[Data extracted from a collection]
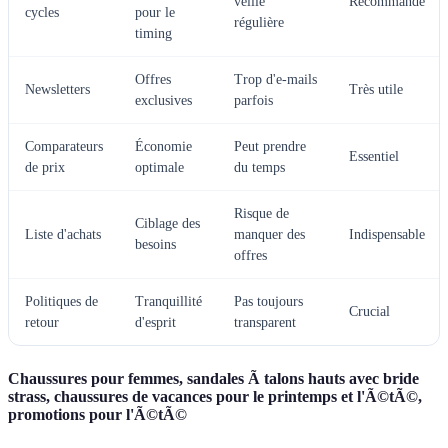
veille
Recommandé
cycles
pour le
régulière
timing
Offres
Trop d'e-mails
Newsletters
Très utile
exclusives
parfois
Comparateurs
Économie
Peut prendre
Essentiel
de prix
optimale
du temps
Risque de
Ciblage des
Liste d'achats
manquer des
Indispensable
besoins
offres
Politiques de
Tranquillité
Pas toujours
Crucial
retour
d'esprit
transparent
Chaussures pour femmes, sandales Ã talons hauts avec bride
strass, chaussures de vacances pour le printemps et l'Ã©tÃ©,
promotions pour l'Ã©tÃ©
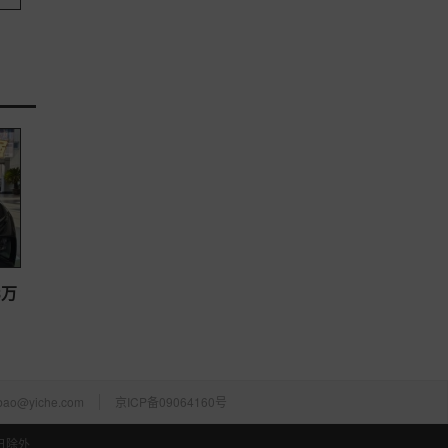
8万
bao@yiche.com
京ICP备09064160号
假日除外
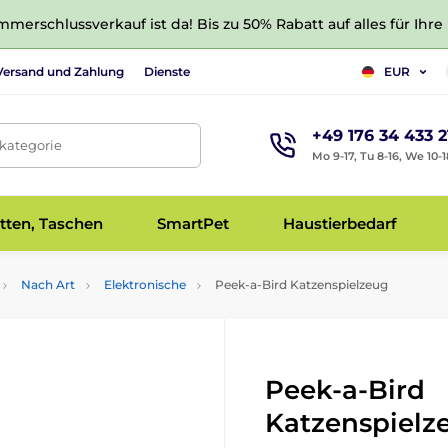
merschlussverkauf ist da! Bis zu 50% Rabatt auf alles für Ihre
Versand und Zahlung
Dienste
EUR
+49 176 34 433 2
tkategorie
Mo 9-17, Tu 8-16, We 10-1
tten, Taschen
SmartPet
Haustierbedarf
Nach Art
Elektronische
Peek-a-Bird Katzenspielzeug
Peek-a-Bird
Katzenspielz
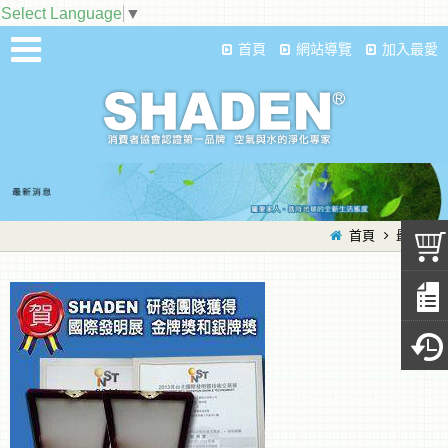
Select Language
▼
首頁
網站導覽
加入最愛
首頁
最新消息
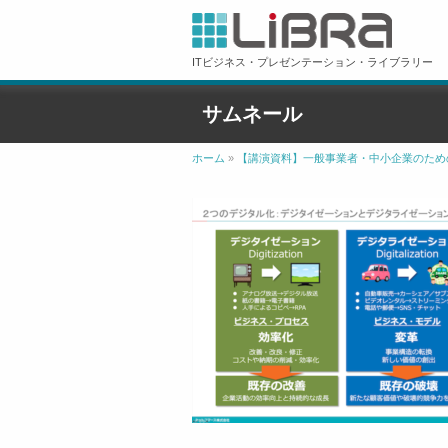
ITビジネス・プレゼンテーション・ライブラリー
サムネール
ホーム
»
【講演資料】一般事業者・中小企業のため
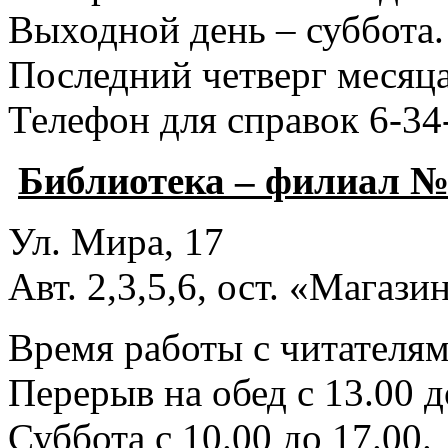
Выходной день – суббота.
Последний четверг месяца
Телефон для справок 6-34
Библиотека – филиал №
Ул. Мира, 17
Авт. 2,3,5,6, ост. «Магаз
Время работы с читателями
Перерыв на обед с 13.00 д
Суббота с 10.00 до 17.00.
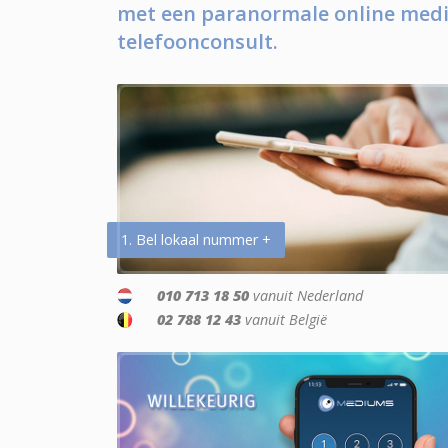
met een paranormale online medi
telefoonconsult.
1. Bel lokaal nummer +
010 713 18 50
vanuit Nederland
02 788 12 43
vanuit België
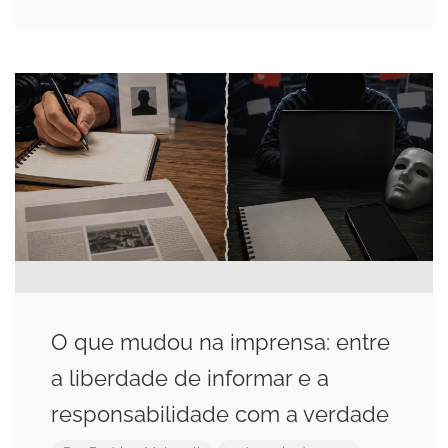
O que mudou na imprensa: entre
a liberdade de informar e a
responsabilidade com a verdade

* * *

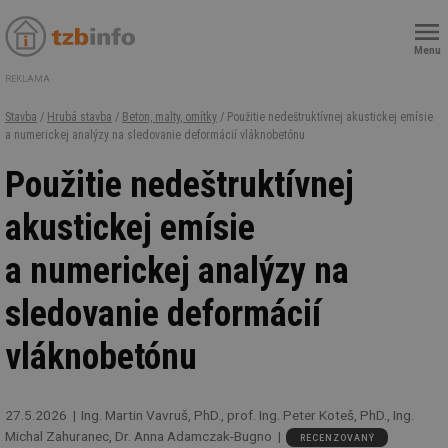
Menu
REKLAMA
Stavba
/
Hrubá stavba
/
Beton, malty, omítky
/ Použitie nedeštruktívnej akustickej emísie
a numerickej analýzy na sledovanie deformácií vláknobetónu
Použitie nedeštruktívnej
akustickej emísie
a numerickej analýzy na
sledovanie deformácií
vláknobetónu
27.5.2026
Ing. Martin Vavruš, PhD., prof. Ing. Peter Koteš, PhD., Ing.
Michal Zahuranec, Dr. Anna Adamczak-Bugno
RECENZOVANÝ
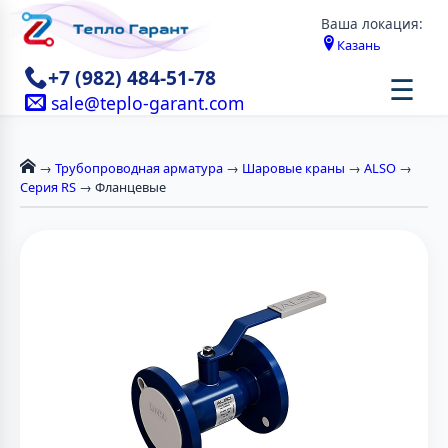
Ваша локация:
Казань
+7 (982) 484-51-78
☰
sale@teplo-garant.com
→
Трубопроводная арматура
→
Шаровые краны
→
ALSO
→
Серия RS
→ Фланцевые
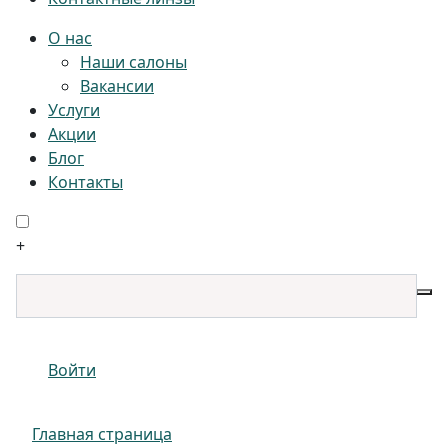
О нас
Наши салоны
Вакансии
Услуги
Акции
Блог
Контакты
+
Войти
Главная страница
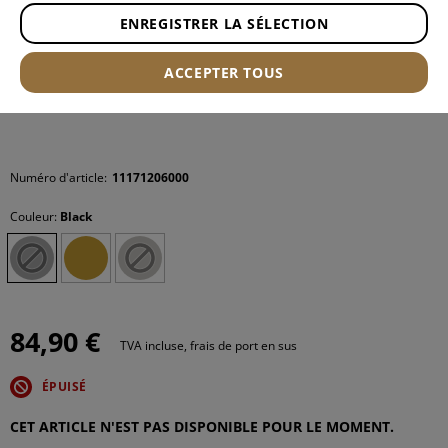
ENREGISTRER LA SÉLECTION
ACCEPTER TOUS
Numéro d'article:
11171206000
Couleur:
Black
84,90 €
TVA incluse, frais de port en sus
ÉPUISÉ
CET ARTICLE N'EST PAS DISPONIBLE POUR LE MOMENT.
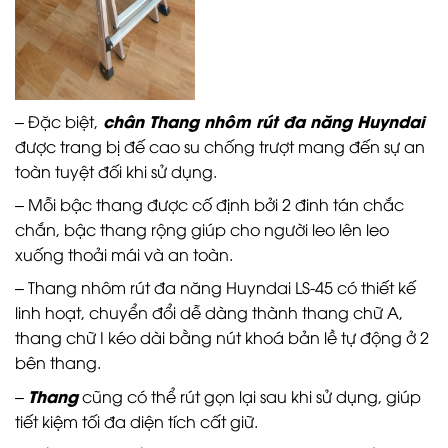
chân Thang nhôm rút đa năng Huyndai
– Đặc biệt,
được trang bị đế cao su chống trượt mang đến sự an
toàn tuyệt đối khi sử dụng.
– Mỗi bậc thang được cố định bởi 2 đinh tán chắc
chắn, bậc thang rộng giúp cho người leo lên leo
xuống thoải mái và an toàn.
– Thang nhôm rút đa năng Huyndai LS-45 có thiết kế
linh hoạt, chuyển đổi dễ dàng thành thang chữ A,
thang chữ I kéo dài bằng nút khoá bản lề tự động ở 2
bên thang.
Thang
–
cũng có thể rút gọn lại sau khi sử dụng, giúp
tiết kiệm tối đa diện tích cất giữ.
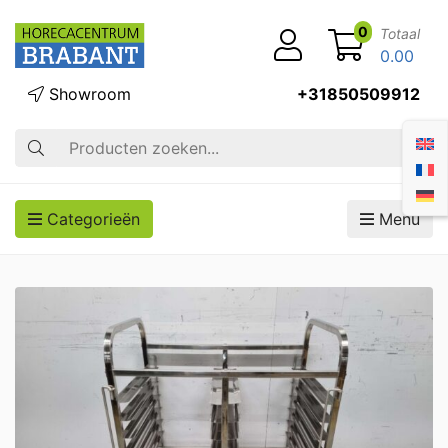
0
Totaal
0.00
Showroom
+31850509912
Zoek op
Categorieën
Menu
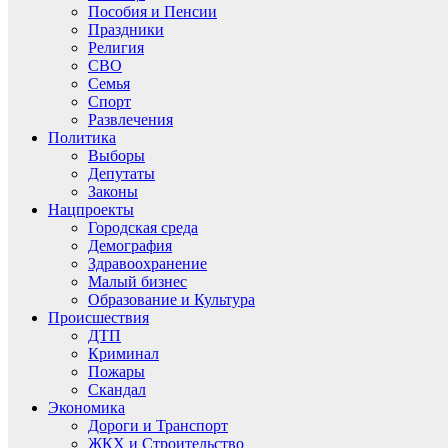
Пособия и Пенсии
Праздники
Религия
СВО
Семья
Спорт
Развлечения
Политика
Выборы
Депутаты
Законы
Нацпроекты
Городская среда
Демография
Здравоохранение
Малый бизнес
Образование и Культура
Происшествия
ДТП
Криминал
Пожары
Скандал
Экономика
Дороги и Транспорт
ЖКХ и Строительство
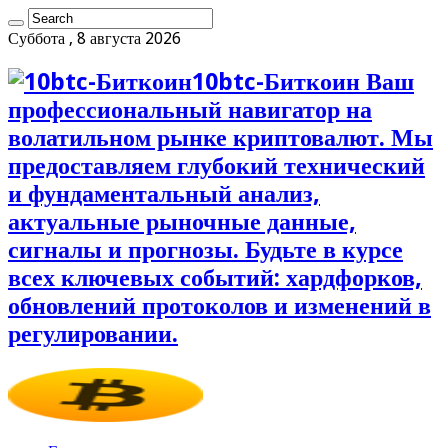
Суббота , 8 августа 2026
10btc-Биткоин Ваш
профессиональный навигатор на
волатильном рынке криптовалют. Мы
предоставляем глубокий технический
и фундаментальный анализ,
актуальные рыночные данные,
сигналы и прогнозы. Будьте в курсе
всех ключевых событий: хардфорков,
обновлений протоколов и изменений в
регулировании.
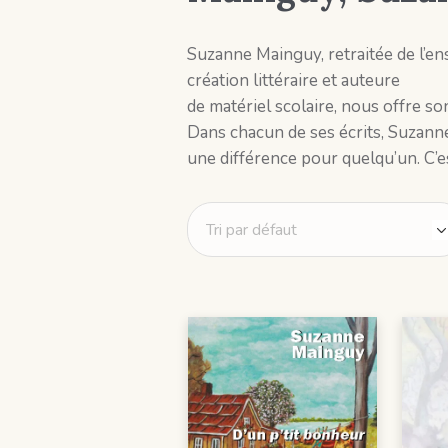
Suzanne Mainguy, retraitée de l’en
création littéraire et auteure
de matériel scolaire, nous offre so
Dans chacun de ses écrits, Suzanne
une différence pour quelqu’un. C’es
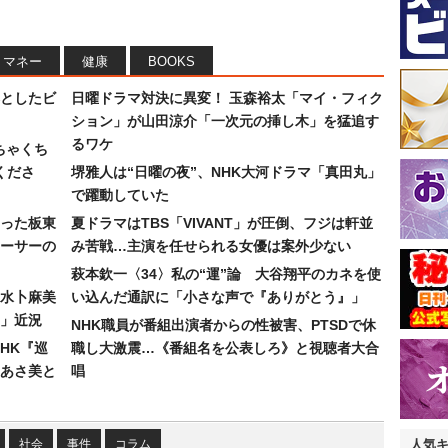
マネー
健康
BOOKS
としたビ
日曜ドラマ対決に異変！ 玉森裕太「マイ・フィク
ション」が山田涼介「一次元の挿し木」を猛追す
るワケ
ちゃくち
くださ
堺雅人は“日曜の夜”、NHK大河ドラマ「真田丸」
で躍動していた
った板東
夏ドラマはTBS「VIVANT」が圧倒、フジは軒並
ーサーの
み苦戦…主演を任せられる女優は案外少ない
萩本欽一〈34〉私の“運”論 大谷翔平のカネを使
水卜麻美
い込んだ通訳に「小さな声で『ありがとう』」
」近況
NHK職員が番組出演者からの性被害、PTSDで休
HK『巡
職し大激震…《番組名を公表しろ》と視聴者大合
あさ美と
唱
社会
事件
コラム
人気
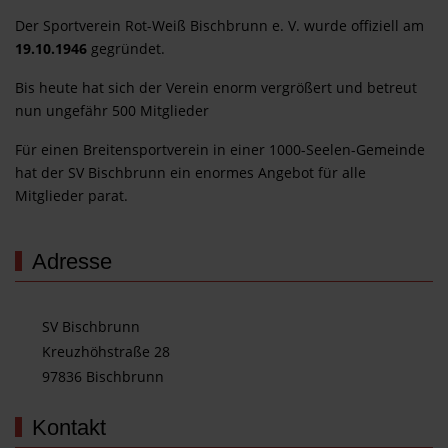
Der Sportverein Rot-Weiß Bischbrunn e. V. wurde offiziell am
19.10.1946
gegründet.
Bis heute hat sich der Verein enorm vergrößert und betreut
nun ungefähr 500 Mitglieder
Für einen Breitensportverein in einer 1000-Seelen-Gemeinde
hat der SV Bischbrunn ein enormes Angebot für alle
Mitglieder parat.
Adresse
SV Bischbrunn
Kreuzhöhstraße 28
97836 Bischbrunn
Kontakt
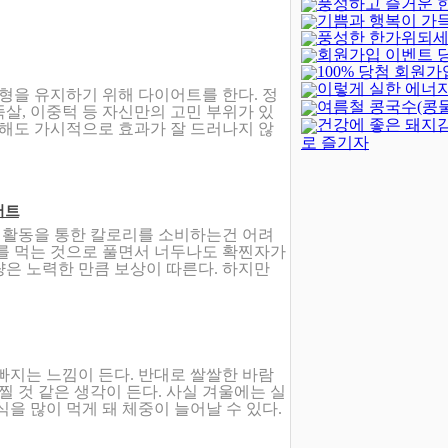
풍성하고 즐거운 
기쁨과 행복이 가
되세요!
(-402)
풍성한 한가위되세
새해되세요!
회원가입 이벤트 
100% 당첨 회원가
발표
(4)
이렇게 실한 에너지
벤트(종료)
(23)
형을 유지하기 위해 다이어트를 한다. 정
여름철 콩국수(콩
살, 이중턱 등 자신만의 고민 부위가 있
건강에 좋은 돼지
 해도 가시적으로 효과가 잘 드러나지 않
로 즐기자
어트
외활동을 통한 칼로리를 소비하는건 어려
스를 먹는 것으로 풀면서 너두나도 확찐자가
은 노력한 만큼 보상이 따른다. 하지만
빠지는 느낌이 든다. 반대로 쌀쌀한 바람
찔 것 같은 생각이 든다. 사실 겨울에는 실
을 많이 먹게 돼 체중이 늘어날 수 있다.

TASK OBJECTIVE:
Pull out all lines from the entries above that include the word "vláknobetónu".

RESULT OF THE TASK:
a numerickej analýzy na sledovanie deformácií vláknobetónu
vláknobetónu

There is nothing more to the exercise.